Todos aquellos juicios y miedos que nos acompañan y nos acechan son oportunidades para aplicar el perdón y la entrega. No hay más. Ese es el camino del Curso: Perdonar, confiar y escoger la paz interna. Una y otra vez. Solo así vamos cambiando poco a poco nuestra percepción de todo lo externo y nos vamos acercando cada vez más a la comprensión de que “Nada irreal existe”. Siempre debemos estar eligiendo, sin impacientarnos, sin exigirnos, sin perfeccionismos (otra gran trampa del ego), sin prisas pero sin pausas (y si hay pausas, nos perdonamos y retomamos, sin culpa).
Juzgarse y criticarse por hacer mal el Curso es uno de los pasatiempos favoritos del sistema de pensamiento del ego, una manera de añadir más culpa y seguir con la espiral que tanto le gusta al personaje. Debemos de perdonarnos en el momento presente, y ese momento presente a menudo no tiene nada que ver con la comprensión intelectual de las causas de nuestros errores (que no lo son realmente, son efectos del programa que nos domina y que vamos limando de a poquito con la herramienta del perdón), ni con el “darnos cuenta” del error. El error o pensamiento erróneo puede ser “pillado” y perdonado justo en el momento de que ocurra, o bien un poco antes, cuando comenzamos a estar entrenados con el trabajo mental del Curso, y sentimos que vamos a tener una reacción mental y emocional hija del programa de pensamiento del ego.

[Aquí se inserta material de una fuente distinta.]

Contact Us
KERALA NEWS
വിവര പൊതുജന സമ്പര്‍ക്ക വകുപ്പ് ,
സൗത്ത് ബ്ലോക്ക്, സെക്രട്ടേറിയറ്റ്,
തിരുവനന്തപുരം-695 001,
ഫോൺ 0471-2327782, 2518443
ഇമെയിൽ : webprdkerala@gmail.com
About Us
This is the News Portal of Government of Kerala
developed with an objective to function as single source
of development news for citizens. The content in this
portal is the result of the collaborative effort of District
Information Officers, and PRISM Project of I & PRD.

O bien después, cuando el ego quiere tener pensamientos tipo “Ya he fallado otra vez”, “He vuelto a caer” etc. El tiempo no existe, y el perdón acorta el tiempo. Esos fallos aparentes que cometemos en el trabajo del Curso, esos “despistes” que nos hacen descorazonarnos y desanimarnos y que nos remiten de nuevo a los sentimientos de culpa que están profundamente arraigados en nuestra sombra, en realidad son más de lo mismo: Nada más que oportunidades de ver al mundo y a nosotros mismos con ojos de perdón. Bendigamos y agradezcamos al Espíritu Santo por mostrárnoslas.

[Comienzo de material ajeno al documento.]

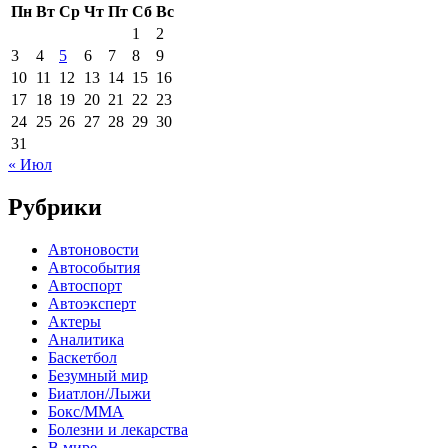
Пн
Вт
Ср
Чт
Пт
Сб
Вс
1
2
3
4
5
6
7
8
9
10
11
12
13
14
15
16
17
18
19
20
21
22
23
24
25
26
27
28
29
30
31
« Июл
Рубрики
Автоновости
Автособытия
Автоспорт
Автоэксперт
Актеры
Аналитика
Баскетбол
Безумный мир
Биатлон/Лыжи
Бокс/MMA
Болезни и лекарства
В мире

Cuando no veamos desde el intelecto en nosotros el juicio que hacemos sobre nuestro hermano, apliquemos la siguiente frase: “Me perdono por si acaso”. Cuando no comprendamos, cuando algo indefinido nos moleste, nos haga sentir mal, física o emocionalmente, cuando nos sintamos cansados, tristes, extraños, solos, desamparados, etc. En definitiva, cuando no estemos bien y algo nos rechine y nos moleste sin saber de dónde viene, digámonos las veces que haga falta: “Me perdono por si acaso”.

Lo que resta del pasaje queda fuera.